A new view of cancer  pg. 6

Research is continuing. Matrisian and colleagues around the world are developing biomarkers and optical imaging techniques to determine how effectively the inhibitors block the enzymes, and new animal models that more closely resemble the human condition.

Other researchers are tackling metastasis from the point of view of the errant tumor cell that makes it into the bloodstream. In patients with cancer, “there are (an estimated) million or so tumor cells circulating at any one time, and yet only one or two of those end up as metastases,” Pollard says. “Does that mean that (only) one in a million cells… is able to metastasize, or that there are a million cells able to metastasize but only a one-in-a-million chance of them lodging in the right place?”

One theory is that once out in the bloodstream or lymphatic system, the tumor cell tracks a “trail” of chemokines to a specific tissue that is producing the signal—essentially reversing the course that inflammatory cells took to get to the primary tumor. “Another possibility which is a bit… more outlandish,” he says, “is that tumor cells are ‘chaperoned’ by (blood) cells.” In either case, the spread of cancer may be guided by specific chemokines released by various tissues.

Pollard hopes the new imaging technology the Einstein group has developed will help solve the mysteries of metastasis. “We should be able to follow cells as they move around the body in ways that we’ve not been able to do before,” he says.

Ultimately, the control of cancer may depend on a better understanding of the complex chemical signals that guide these cells. “These are the big questions,” says DuBois. “How do these inflammatory cells potentiate tumor development at the molecular level? What is the precise role of the microenvironment, and what regulates the inflammatory cell recruitment into the neoplastic (tumor) microenvironment? We don’t have answers to that.”

With the help of techniques such as DNA microarray, scientists are identifying genes that play a role in inflammation and cancer. They’re studying what happens when the genes are “knocked out” in mouse models. One goal is to learn how to “manipulate” macrophages, for example, by altering the balance of cytokines in a way that would turn them from the tumor’s friend to a foe.

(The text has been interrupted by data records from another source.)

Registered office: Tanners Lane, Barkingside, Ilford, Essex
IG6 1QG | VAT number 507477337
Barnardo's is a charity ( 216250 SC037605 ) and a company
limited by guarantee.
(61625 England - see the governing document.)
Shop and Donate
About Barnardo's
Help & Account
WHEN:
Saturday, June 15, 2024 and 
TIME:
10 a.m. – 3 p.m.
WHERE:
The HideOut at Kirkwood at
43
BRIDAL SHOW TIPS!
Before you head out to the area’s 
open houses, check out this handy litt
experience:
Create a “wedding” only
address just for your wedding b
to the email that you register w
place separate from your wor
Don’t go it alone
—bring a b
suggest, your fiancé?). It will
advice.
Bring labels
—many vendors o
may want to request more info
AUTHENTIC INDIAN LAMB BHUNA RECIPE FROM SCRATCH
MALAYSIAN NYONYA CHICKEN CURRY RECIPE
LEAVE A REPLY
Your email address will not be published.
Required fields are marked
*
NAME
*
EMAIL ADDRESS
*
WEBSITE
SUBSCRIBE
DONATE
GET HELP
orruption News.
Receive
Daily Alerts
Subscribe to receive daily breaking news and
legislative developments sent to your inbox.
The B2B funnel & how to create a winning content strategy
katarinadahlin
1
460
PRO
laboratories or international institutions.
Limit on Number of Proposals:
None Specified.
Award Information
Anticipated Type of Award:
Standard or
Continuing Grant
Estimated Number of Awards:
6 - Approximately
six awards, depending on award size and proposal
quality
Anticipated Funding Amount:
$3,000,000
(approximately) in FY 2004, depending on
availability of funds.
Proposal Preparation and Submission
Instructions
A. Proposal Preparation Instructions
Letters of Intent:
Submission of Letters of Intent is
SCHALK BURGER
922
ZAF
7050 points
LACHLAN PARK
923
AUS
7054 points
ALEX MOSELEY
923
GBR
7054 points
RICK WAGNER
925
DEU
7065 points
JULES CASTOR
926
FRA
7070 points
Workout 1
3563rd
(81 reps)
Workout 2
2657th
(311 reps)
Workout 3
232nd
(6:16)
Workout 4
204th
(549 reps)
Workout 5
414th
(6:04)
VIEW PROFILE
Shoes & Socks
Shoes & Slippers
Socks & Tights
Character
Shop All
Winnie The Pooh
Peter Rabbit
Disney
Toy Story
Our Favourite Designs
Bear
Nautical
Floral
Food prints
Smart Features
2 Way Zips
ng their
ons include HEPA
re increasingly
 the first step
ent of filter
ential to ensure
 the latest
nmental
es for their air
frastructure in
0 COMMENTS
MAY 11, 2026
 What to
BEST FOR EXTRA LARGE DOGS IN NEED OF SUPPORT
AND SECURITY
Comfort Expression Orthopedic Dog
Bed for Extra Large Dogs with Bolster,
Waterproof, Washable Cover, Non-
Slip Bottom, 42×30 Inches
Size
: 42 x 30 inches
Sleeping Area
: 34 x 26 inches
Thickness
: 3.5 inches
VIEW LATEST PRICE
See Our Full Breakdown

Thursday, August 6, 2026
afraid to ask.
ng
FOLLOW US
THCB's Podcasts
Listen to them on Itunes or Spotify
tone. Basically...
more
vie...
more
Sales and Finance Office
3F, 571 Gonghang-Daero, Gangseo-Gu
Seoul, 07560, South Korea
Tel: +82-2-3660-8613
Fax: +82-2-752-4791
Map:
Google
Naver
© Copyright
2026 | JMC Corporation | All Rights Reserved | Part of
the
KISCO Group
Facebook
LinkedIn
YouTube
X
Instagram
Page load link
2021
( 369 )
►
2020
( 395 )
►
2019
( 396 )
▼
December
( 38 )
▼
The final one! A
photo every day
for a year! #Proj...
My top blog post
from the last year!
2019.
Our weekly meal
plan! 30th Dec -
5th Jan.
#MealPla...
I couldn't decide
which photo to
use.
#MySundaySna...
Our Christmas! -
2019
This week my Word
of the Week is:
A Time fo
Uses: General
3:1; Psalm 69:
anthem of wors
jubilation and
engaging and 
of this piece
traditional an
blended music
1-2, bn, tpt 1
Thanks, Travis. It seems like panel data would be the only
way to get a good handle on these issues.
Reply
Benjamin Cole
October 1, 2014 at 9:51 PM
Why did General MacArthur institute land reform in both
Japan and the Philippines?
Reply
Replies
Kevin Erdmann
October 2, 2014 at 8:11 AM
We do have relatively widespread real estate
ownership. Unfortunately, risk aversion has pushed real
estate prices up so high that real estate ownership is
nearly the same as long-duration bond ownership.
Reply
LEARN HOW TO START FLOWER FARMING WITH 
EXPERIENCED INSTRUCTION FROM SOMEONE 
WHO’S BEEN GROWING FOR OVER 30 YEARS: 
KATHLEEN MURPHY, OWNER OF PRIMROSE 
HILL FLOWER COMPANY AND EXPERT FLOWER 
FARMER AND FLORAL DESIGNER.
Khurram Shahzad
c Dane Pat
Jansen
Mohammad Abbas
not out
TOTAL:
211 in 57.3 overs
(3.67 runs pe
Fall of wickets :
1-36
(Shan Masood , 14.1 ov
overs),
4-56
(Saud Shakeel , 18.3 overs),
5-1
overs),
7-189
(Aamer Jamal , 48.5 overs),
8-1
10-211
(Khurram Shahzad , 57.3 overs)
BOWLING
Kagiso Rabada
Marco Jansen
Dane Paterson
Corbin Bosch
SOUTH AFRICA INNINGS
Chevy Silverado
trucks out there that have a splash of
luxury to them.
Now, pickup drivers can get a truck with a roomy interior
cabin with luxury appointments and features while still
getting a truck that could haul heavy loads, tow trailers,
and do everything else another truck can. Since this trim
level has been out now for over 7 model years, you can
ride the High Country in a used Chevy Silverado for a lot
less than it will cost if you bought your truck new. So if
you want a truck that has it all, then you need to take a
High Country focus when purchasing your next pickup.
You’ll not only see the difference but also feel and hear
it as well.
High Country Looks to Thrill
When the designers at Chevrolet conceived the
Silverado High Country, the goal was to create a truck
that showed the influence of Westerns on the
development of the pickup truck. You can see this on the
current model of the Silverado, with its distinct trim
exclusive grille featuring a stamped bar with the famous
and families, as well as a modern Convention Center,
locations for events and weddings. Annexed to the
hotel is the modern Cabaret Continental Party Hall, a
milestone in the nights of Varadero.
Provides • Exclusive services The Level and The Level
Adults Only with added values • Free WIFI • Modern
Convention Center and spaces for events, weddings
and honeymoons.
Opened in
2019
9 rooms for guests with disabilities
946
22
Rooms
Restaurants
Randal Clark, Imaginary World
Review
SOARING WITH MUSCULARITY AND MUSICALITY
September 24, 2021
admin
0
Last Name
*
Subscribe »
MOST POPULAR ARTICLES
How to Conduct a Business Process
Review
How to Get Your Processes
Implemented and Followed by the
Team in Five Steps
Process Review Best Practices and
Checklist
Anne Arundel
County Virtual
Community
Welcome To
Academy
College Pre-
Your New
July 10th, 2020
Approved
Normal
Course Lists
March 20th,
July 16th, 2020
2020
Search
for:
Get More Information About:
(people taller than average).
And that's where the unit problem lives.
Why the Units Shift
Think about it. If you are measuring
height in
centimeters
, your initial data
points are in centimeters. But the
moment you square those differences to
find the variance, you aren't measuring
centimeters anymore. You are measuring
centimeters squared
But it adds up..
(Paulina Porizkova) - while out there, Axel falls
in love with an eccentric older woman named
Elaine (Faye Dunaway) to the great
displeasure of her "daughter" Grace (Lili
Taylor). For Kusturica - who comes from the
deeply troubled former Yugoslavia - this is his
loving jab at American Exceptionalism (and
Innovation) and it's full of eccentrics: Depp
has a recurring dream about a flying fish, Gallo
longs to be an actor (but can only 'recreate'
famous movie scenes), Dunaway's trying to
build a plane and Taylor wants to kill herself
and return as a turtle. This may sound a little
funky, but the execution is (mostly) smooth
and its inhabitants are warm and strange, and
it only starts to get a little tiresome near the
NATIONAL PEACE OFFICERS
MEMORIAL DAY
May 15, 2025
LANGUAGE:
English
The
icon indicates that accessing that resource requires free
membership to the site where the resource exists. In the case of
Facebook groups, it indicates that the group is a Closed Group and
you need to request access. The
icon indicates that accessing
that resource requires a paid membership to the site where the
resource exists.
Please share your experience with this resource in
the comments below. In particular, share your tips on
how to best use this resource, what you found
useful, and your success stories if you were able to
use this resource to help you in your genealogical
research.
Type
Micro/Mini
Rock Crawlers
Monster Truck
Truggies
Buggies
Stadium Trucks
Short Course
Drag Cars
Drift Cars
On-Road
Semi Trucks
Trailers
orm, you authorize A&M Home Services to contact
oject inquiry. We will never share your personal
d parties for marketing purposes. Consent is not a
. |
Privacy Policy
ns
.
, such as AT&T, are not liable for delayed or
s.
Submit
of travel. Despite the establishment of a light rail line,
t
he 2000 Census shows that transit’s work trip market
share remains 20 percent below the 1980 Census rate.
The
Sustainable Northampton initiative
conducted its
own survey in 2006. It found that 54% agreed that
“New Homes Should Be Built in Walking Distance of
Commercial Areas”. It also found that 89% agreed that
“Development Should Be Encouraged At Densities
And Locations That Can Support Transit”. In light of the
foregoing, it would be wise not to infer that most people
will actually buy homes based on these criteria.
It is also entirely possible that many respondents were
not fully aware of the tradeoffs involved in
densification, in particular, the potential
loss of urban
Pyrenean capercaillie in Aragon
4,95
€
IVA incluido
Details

On the clinical side, researchers are trying to identify “bio-markers,” or patterns of proteins in blood samples from patients that can be correlated with types and stages of cancer, and their response to treatment. Another approach seeks to identify groups of patients with genetic differences, called polymorphisms, who would be most likely to benefit from targeted cancer therapies.

With these approaches, “you will have determined on some level what genetic pathways or patterns of protein expression are altered in the patient’s tissue,” Richmond explains. “Then you might be able to predict which regime to use for that patient by targeting the defect in that specific patient’s tumor.”